About this task
Work out how many lines below contain "Зеленая". Provide only the figure.
Extracted material below:
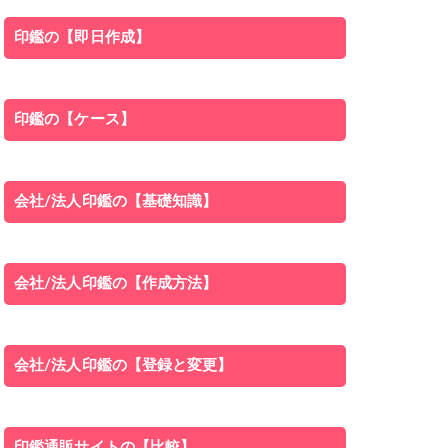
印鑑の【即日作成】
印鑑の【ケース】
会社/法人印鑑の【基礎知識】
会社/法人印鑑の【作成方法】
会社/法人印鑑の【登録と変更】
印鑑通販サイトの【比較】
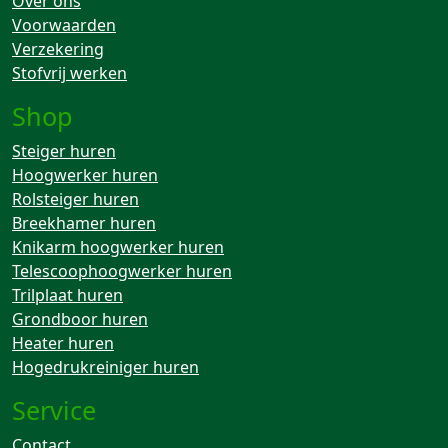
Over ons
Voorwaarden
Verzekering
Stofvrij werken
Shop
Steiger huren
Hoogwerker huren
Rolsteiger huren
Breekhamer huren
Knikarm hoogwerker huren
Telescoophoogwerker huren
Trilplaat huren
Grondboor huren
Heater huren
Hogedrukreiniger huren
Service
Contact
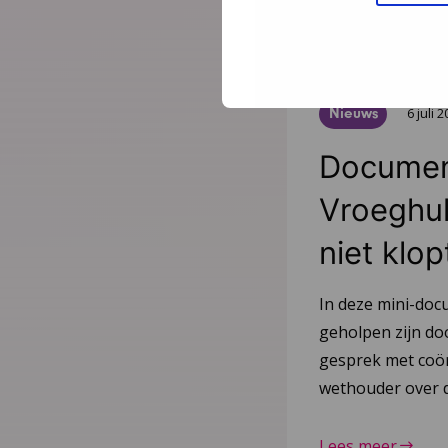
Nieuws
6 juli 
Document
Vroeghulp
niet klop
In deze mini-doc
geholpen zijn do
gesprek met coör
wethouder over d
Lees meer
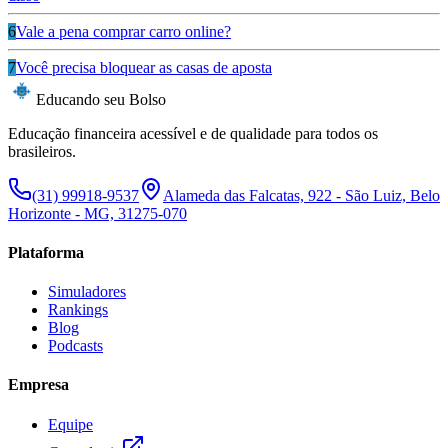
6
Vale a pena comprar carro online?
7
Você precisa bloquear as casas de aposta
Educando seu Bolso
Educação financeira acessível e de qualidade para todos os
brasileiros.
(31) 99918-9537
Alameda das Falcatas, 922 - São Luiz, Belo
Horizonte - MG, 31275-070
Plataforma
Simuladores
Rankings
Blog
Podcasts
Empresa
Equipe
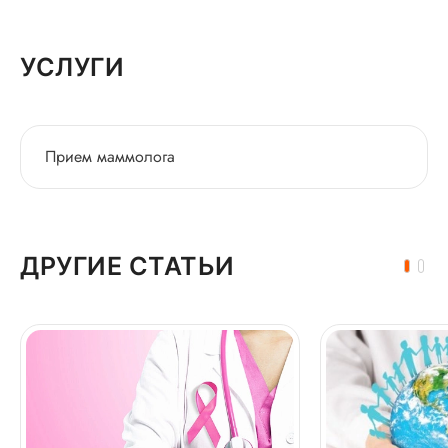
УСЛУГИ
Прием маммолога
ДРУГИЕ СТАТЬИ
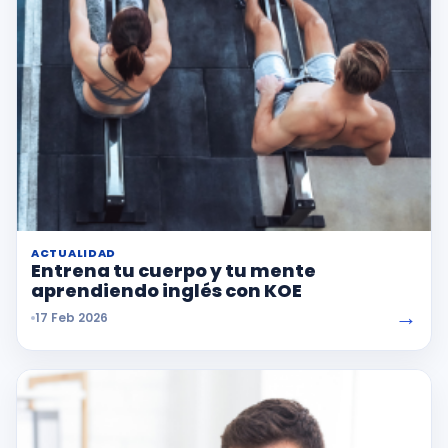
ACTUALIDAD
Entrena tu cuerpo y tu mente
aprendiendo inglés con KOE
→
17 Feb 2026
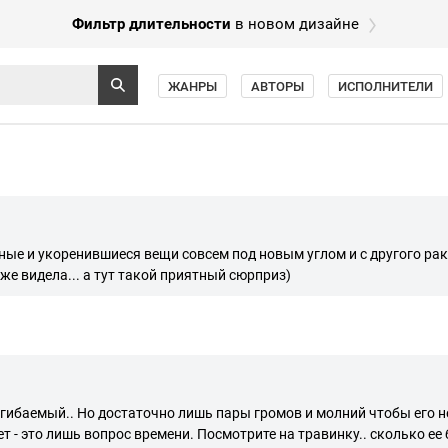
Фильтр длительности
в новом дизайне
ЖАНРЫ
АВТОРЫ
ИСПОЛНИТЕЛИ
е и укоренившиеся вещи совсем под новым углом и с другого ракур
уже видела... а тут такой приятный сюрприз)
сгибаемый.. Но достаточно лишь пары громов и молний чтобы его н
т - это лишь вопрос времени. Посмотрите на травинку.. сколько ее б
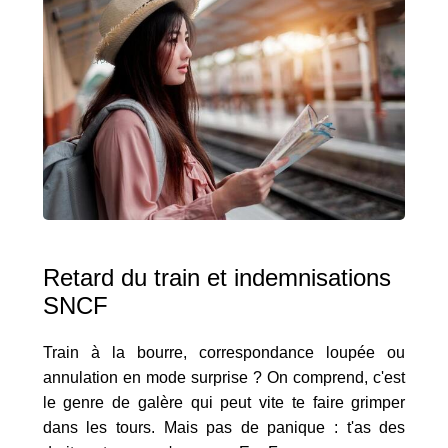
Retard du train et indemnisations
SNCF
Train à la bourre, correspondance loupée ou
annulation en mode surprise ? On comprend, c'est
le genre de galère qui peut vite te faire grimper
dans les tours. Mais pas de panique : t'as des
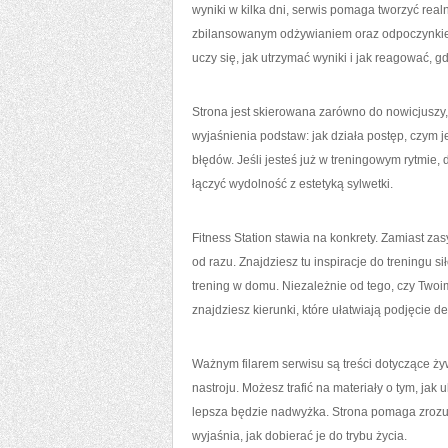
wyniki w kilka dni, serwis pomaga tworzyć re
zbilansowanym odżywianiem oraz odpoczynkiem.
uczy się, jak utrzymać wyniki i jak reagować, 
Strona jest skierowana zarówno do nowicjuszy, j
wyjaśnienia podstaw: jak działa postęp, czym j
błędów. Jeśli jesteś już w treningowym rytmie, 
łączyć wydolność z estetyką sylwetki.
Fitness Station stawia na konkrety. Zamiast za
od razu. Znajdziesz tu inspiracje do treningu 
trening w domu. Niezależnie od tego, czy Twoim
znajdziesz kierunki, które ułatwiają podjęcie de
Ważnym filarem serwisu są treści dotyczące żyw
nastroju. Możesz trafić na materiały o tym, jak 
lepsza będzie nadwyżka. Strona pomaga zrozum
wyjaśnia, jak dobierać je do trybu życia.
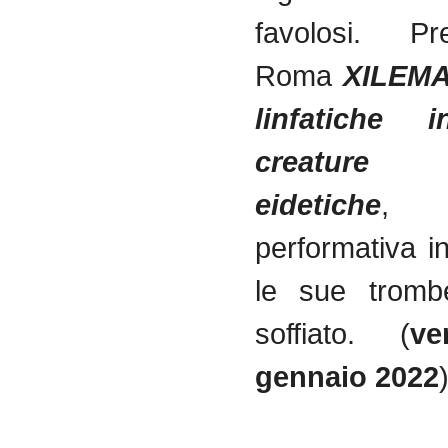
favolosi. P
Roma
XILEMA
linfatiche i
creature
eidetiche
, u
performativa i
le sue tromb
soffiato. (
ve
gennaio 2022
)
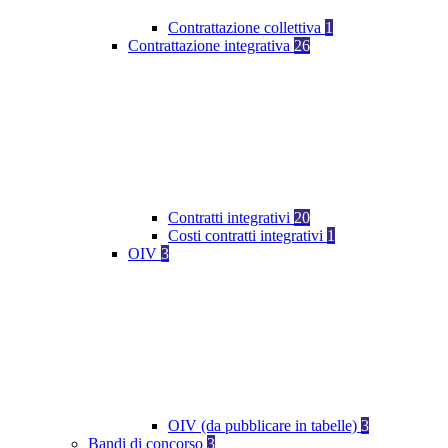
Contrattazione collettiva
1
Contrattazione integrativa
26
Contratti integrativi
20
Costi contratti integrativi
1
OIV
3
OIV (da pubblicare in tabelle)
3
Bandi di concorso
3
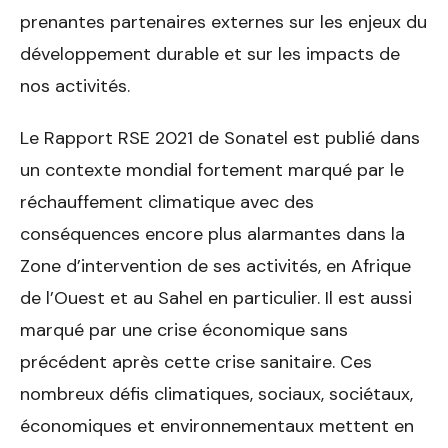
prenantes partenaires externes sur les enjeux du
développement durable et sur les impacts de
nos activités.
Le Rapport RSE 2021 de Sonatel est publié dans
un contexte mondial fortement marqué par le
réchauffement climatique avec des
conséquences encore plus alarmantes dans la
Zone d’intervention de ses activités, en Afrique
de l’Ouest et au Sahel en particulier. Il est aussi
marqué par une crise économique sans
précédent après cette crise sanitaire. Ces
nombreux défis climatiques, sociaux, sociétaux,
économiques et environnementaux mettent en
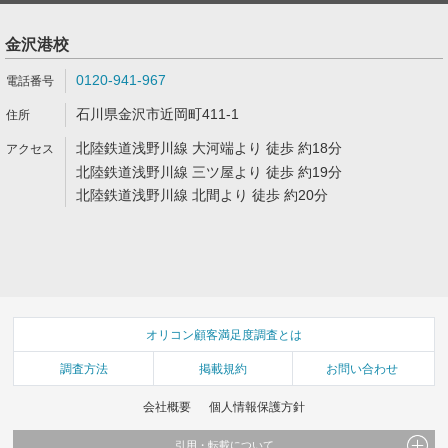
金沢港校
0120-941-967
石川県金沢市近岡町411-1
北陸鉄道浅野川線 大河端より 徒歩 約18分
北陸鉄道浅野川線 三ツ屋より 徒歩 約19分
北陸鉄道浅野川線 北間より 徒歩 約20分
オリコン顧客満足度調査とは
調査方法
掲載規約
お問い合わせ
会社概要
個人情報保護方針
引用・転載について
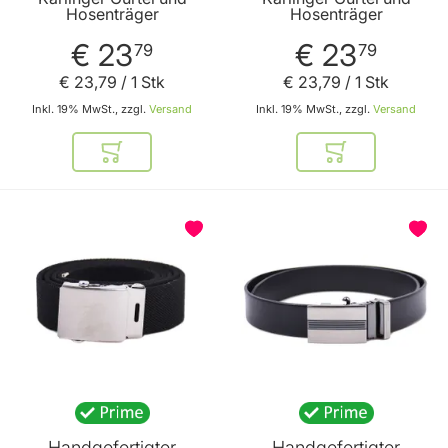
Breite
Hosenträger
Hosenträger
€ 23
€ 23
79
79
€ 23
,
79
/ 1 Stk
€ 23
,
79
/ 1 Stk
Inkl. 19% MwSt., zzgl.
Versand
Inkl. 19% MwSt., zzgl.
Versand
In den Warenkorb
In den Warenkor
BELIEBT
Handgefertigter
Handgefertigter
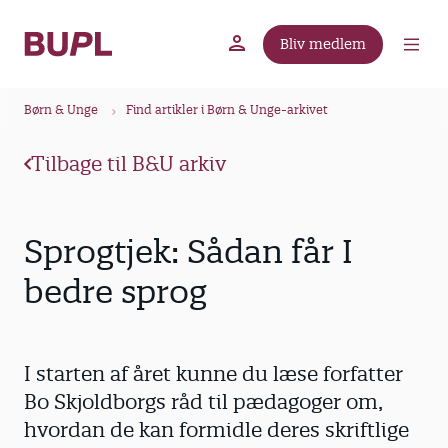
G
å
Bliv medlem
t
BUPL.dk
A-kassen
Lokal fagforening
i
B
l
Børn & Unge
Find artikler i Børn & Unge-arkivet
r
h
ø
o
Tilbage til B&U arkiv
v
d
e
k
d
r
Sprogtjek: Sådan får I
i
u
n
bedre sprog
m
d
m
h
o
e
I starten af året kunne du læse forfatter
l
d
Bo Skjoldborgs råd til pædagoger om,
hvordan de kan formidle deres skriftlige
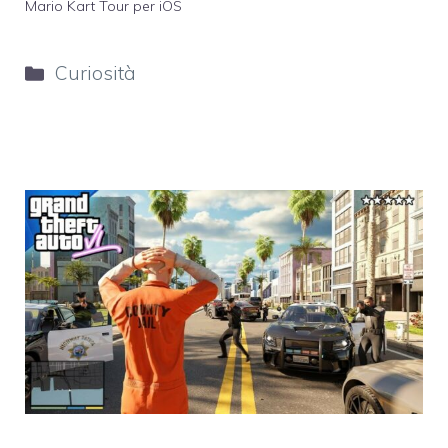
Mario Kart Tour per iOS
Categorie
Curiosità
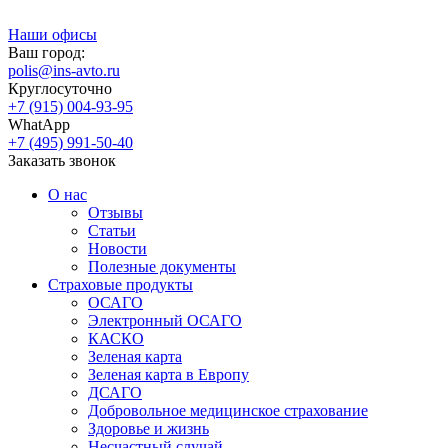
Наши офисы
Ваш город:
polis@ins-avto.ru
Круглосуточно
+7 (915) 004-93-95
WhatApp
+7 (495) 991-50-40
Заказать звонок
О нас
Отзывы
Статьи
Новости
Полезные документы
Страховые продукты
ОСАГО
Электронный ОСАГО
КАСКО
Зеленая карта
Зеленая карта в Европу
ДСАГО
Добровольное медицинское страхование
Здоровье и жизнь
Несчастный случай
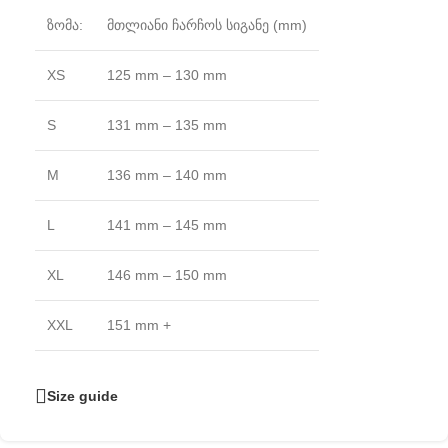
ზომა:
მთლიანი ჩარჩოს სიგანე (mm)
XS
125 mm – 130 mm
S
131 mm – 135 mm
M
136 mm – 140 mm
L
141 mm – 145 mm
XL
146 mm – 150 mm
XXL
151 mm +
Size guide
End of Extracted material.
Written solution
2